# U17 WNT Camp



## Yousername (Feb 4, 2021)

Call-ups for the U.S. U17 WNT Camp | Club Soccer | Youth Soccer
					

After a lengthy delay, the U.S. Youth National Teams might be getting back into action with the U17 WNT getting the first chance to hold a camp this week. TDS highlights some of the announced call-ups so far.




					www.topdrawersoccer.com


----------



## Soccer43 (Feb 4, 2021)

Interesting - what is the point of a virtual camp?  I guess it isn't a requirement that you perform at the YNT to get call-ups so this may be nothing new.


----------



## lafalafa (Feb 4, 2021)

Don't hate until you try it 

Have no idea what they have in store, hopefully not from your backyard pitch... ours looks a little raggedy after the weather & wear


----------



## Giesbock (Feb 5, 2021)

Is the list tilted towards regions of the country that have been able to play?  

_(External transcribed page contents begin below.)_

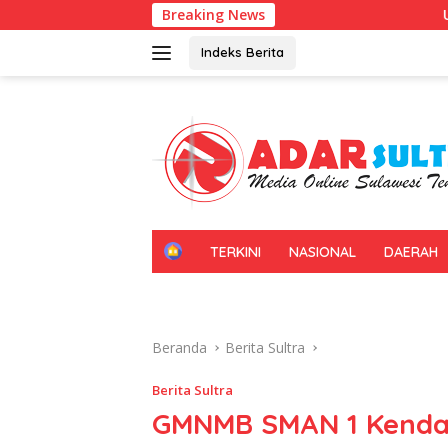
Langsung
Breaking News
Universitas Halu Oleo Ken
ke
konten
Indeks Berita
H
TERKINI
NASIONAL
DAERAH
O
M
E
Beranda
Berita Sultra
Berita Sultra
GMNMB SMAN 1 Kendari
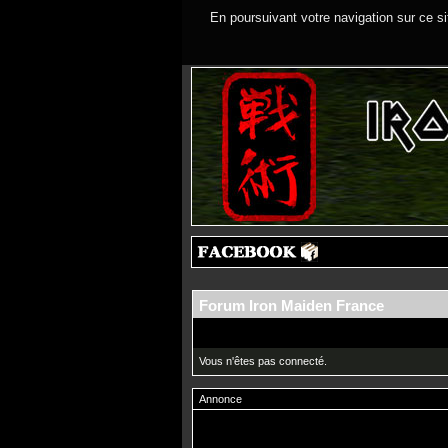
En poursuivant votre navigation sur ce si
Forum Iron Maiden France
Vous n'êtes pas connecté.
Annonce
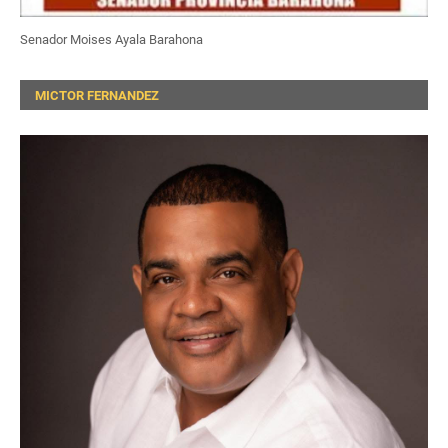
Senador Moises Ayala Barahona
MICTOR FERNANDEZ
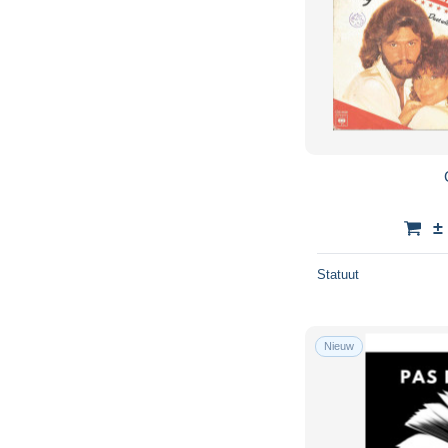
±
Statuut
Nieuw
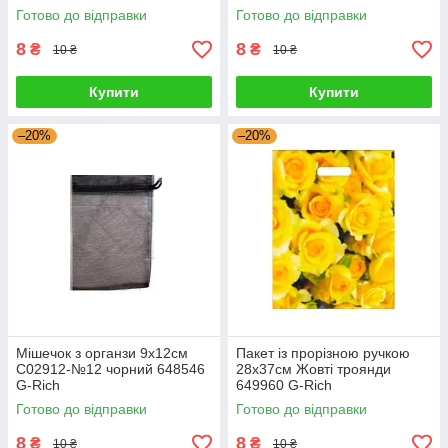
Готово до відправки
Готово до відправки
8
8
₴
₴
10 ₴
10 ₴
Купити
Купити
–20%
–20%
Мішечок з органзи 9х12см
Пакет із прорізною ручкою
С02912-№12 чорний 648546
28х37см Жовті троянди
G-Rich
649960 G-Rich
Готово до відправки
Готово до відправки
8
8
₴
₴
10 ₴
10 ₴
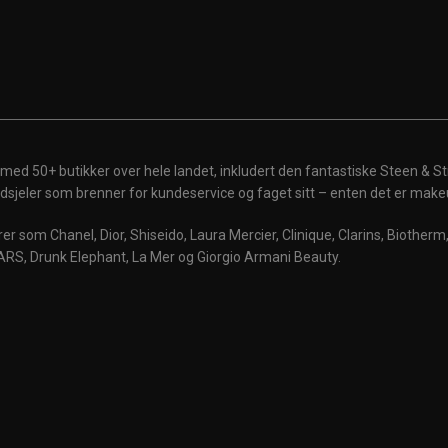
 med 50+ butikker over hele landet, inkludert den fantastiske Steen & St
 ildsjeler som brenner for kundeservice og faget sitt – enten det er make
r som Chanel, Dior, Shiseido, Laura Mercier, Clinique, Clarins, Biother
ARS, Drunk Elephant, La Mer og Giorgio Armani Beauty.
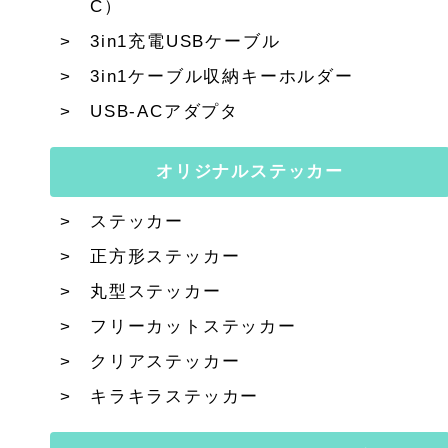
C）
3in1充電USBケーブル
3in1ケーブル収納キーホルダー
USB-ACアダプタ
オリジナルステッカー
ステッカー
正方形ステッカー
丸型ステッカー
フリーカットステッカー
クリアステッカー
キラキラステッカー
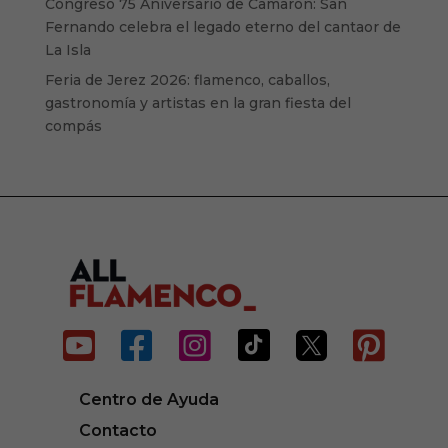
Congreso 75 Aniversario de Camarón: San
Fernando celebra el legado eterno del cantaor de
La Isla
Feria de Jerez 2026: flamenco, caballos,
gastronomía y artistas en la gran fiesta del
compás






Centro de Ayuda
Contacto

But think I saw an LA Surf player on the list - maybe she’s a repeat call up?


----------



## Scott m Shurson (Feb 5, 2021)

Aikey is a repeat call up but isn’t in Colorado.  She was at Earthquakes and now plays with MVLA in NorCal.  Makes me question the accuracy of this.


----------



## LASTMAN14 (Feb 5, 2021)

Giesbock said:


> Is the list tilted towards regions of the country that have been able to play?
> 
> But think I saw an LA Surf player on the list - maybe she’s a repeat call up?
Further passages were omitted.